# [Input data]
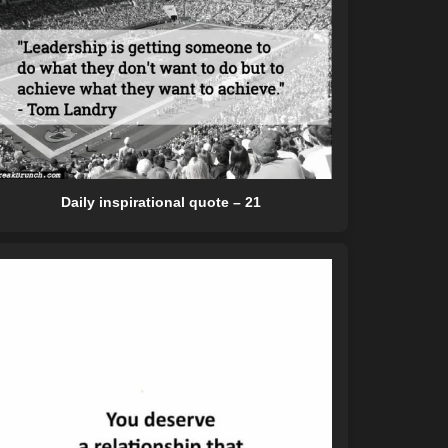
Daily inspirational quote – 21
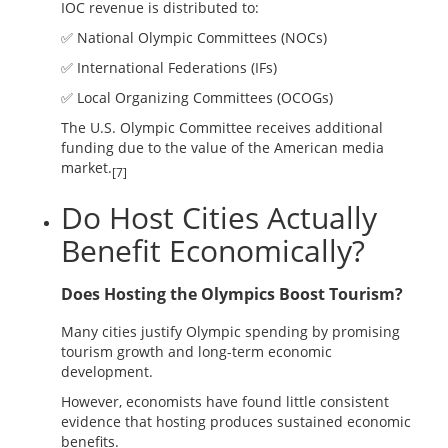
IOC revenue is distributed to:
✅ National Olympic Committees (NOCs)
✅ International Federations (IFs)
✅ Local Organizing Committees (OCOGs)
The U.S. Olympic Committee receives additional
funding due to the value of the American media
market.
[7]
Do Host Cities Actually
Benefit Economically?
Does Hosting the Olympics Boost Tourism?
Many cities justify Olympic spending by promising
tourism growth and long-term economic
development.
However, economists have found little consistent
evidence that hosting produces sustained economic
benefits.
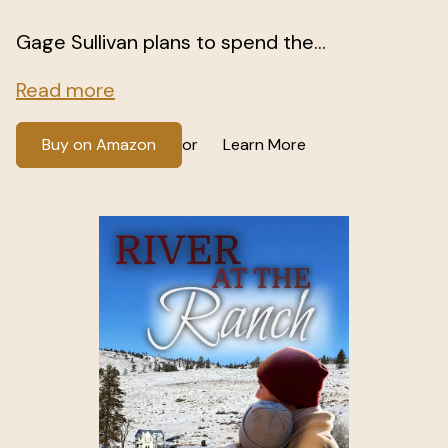
Gage Sullivan plans to spend the...
Read more
Buy on Amazon
Learn More
or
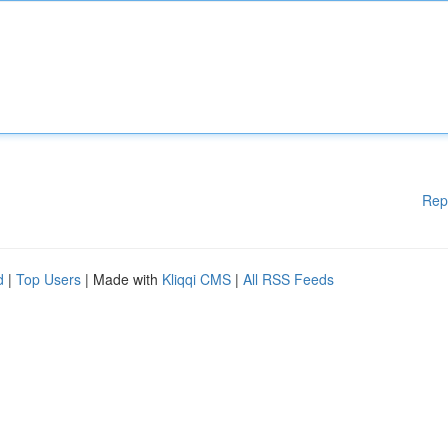
Rep
d
|
Top Users
| Made with
Kliqqi CMS
|
All RSS Feeds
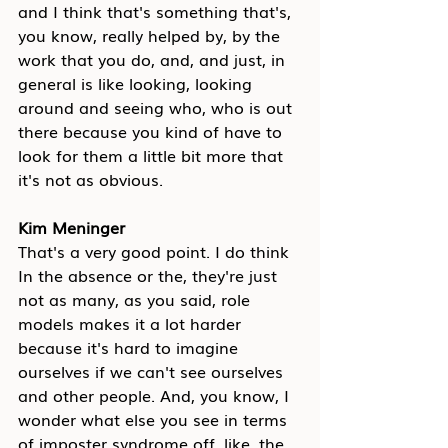
and I think that's something that's, 
you know, really helped by, by the 
work that you do, and, and just, in 
general is like looking, looking 
around and seeing who, who is out 
there because you kind of have to 
look for them a little bit more that 
it's not as obvious.
Kim Meninger
That's a very good point. I do think 
In the absence or the, they're just 
not as many, as you said, role 
models makes it a lot harder 
because it's hard to imagine 
ourselves if we can't see ourselves 
and other people. And, you know, I 
wonder what else you see in terms 
of imposter syndrome off, like, the 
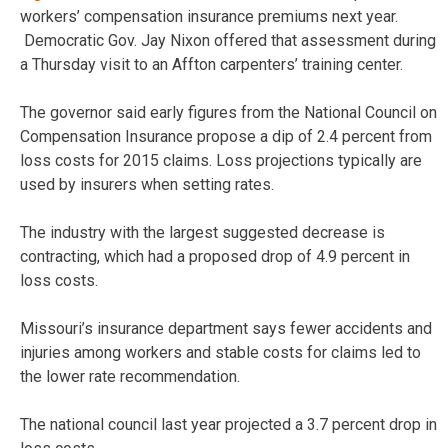
workers’ compensation insurance premiums next year.
Democratic Gov. Jay Nixon offered that assessment during
a Thursday visit to an Affton carpenters’ training center.
The governor said early figures from the National Council on
Compensation Insurance propose a dip of 2.4 percent from
loss costs for 2015 claims. Loss projections typically are
used by insurers when setting rates.
The industry with the largest suggested decrease is
contracting, which had a proposed drop of 4.9 percent in
loss costs.
Missouri’s insurance department says fewer accidents and
injuries among workers and stable costs for claims led to
the lower rate recommendation.
The national council last year projected a 3.7 percent drop in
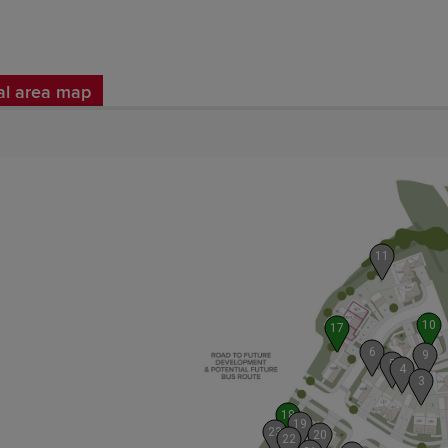
al area map
11
10
17
6
9
5
4
3
18
19
23
20
22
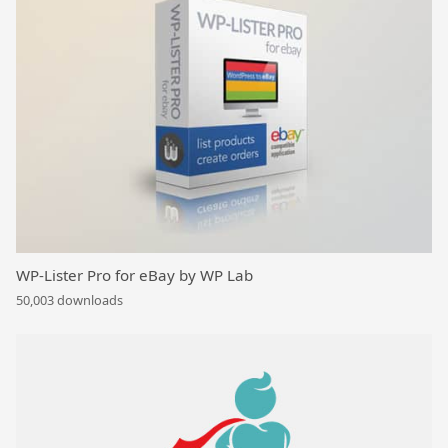
WP-Lister Pro for eBay by WP Lab
50,003 downloads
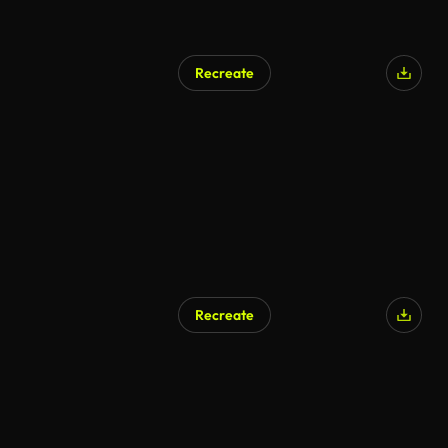
Recreate
Recreate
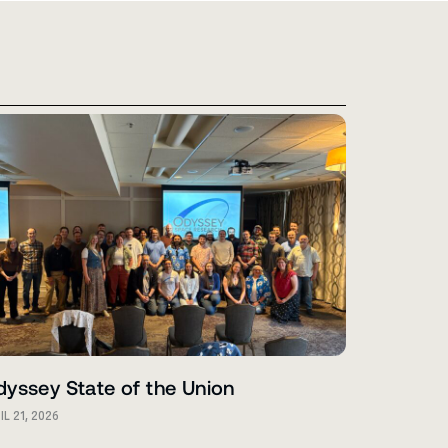
yssey State of the Union
IL 21, 2026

# [Your goal]
Your job is to copy each entry exactly as written; the pictures do not go in.

# [Answer space]
Daily inspirational quote – 21
IOC revenue is distributed to:
✅ National Olympic Committees (NOCs)
✅ International Federations (IFs)
✅ Local Organizing Committees (OCOGs)
The U.S. Olympic Committee receives additional
funding due to the value of the American media
market.
[7]
Do Host Cities Actually
Benefit Economically?
Does Hosting the Olympics Boost Tourism?
Many cities justify Olympic spending by promising
tourism growth and long-term economic
development.
However, economists have found little consistent
evidence that hosting produces sustained economic
benefits.
Gage Sullivan plans to spend the...
Read more
Buy on Amazon
Learn More
or
Rep
d
|
Top Users
| Made with
Kliqqi CMS
|
All RSS Feeds
and I think that's something that's, 
you know, really helped by, by the 
work that you do, and, and just, in 
general is like looking, looking 
around and seeing who, who is out 
there because you kind of have to 
look for them a little bit more that 
it's not as obvious.
Kim Meninger
That's a very good point. I do think 
In the absence or the, they're just 
not as many, as you said, role 
models makes it a lot harder 
because it's hard to imagine 
ourselves if we can't see ourselves 
and other people. And, you know, I 
wonder what else you see in terms 
of imposter syndrome off, like, the 
workers’ compensation insurance premiums next year.
Democratic Gov. Jay Nixon offered that assessment during
a Thursday visit to an Affton carpenters’ training center.
The governor said early figures from the National Council on
Compensation Insurance propose a dip of 2.4 percent from
loss costs for 2015 claims. Loss projections typically are
used by insurers when setting rates.
The industry with the largest suggested decrease is
contracting, which had a proposed drop of 4.9 percent in
loss costs.
Missouri’s insurance department says fewer accidents and
injuries among workers and stable costs for claims led to
the lower rate recommendation.
The national council last year projected a 3.7 percent drop in
al area map
11
10
17
6
9
5
4
3
18
19
23
20
22
WP-Lister Pro for eBay by WP Lab
50,003 downloads
Recreate
Recreate
yssey State of the Union
IL 21, 2026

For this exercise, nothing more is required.